I went to the ferry terminal to get the inter-island ferry to Sapi Island and arrived just in time for the last place on the boat. The expensive ferries leave from Sutera Harbour, but then you’re paying what I refer to as the ‘Sutera tax’ – it’s a lovely resort hotel, but it’s cheaper to get the ferry from the town centre at Jesselton Point. This is the area I was trying to take photos of several weeks ago, and there’s been a huge difference in the area, and going to look pretty smart by the end of the refurbishments. If you take a cab here though just ask for the ferry terminal.
I was a total tourist though and ended up at Manukan Island in the Tunku Abdul Rahman Park… I was on the boat waiting for it to dock at the Sapi jetty, then it pulled away. I was on my way to Manukan. What I didn’t realise, is the boat stops for long enough for people to walk off the front, but doesn’t actually dock.
Anyway, Manukan was nice, and if you asked me yesterday, this is where I was originally plannig to go. For 51RM (seven pounds) I had my return ticket, park entry fees, and a mask and snorkel for the day.

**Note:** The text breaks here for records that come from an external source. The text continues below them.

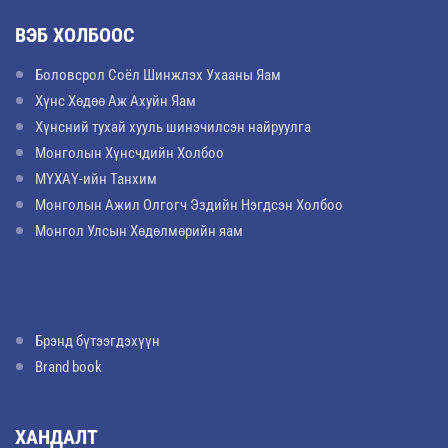
ВЭБ ХОЛБООС
Боловсрол Соёл Шинжлэх Ухааны Яам
Хүнс Хөдөө Аж Ахуйн Яам
Хүнсний тухай хууль шинэчилсэн найруулга
Монголын Хүнсчдийн Холбоо
МҮХАҮ-ийн Танхим
Монголын Ажил Олгогч Эздийн Нэгдсэн Холбоо
Монгол Улсын Хөдөлмөрийн яам
Брэнд бүтээгдэхүүн
Brand book
ХАНДАЛТ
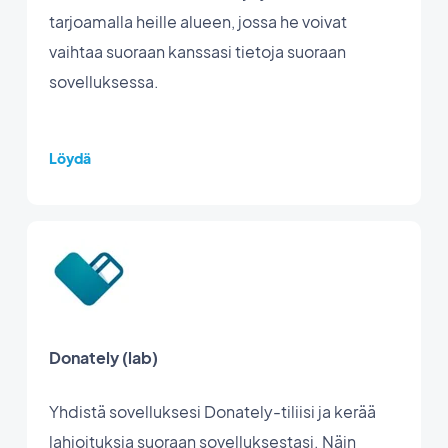
tarjoamalla heille alueen, jossa he voivat
vaihtaa suoraan kanssasi tietoja suoraan
sovelluksessa.
Löydä
Donately (lab)
Yhdistä sovelluksesi Donately-tiliisi ja kerää
lahjoituksia suoraan sovelluksestasi. Näin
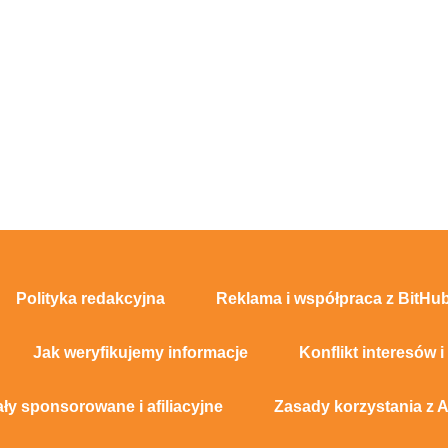
Polityka redakcyjna
Reklama i współpraca z BitHub
Jak weryfikujemy informacje
Konflikt interesów i
ały sponsorowane i afiliacyjne
Zasady korzystania z A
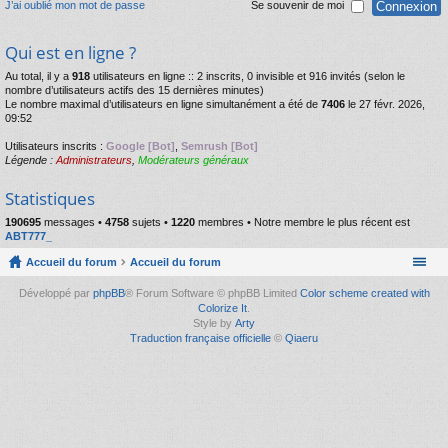
J’ai oublié mon mot de passe
Se souvenir de moi
Qui est en ligne ?
Au total, il y a
918
utilisateurs en ligne :: 2 inscrits, 0 invisible et 916 invités (selon le
nombre d’utilisateurs actifs des 15 dernières minutes)
Le nombre maximal d’utilisateurs en ligne simultanément a été de
7406
le 27 févr. 2026,
09:52
Utilisateurs inscrits :
Google [Bot]
,
Semrush [Bot]
Légende :
Administrateurs
,
Modérateurs généraux
Statistiques
190695
messages •
4758
sujets •
1220
membres • Notre membre le plus récent est
ABT777_
Accueil du forum
Accueil du forum
Développé par
phpBB
® Forum Software © phpBB Limited
Color scheme created with
Colorize It
.
Style by
Arty
Traduction française officielle
©
Qiaeru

I had a great hours snorkelling, a bit of reading, and before I was ready for it waws on the boat back to KK. The snorkelling wasn’t the best in the world, but it was really relaxing and there was plenty to see, as shown by the pictures.
When I arrived on the island I took a 1.5km walk along a path to ‘sunset point. It would have been absolute comedy to be walking behind me. Despite spending the best part of 3-4 weeks in jungle terrain, the dry leaves on and around the path amplified every sound you heard in the surrounding overgrowth. There were so many small lizards around, yet every time I heard something scuttle through the leaves, my heart rate shot and and I occassionaly jumped. The dryness of the leaves makes every noise sound like it’s something huge moving around. I didn’t feel quite so much of a woose when I saw that two of them were around 4 foot long monitor lizards crossing the path with feet of me. To give you an idea of what they look like, over the last two weeks we’ve had two reports of ‘crocodile’ sitings from project sites over the radio. The next day they ate some humble pie… ‘erm, it was a monitor lizard’
I submitted a few pictures of Sabah to a request from an online picture agency, but considering there are hundreds of other submissions I won’t be holding my breath too much.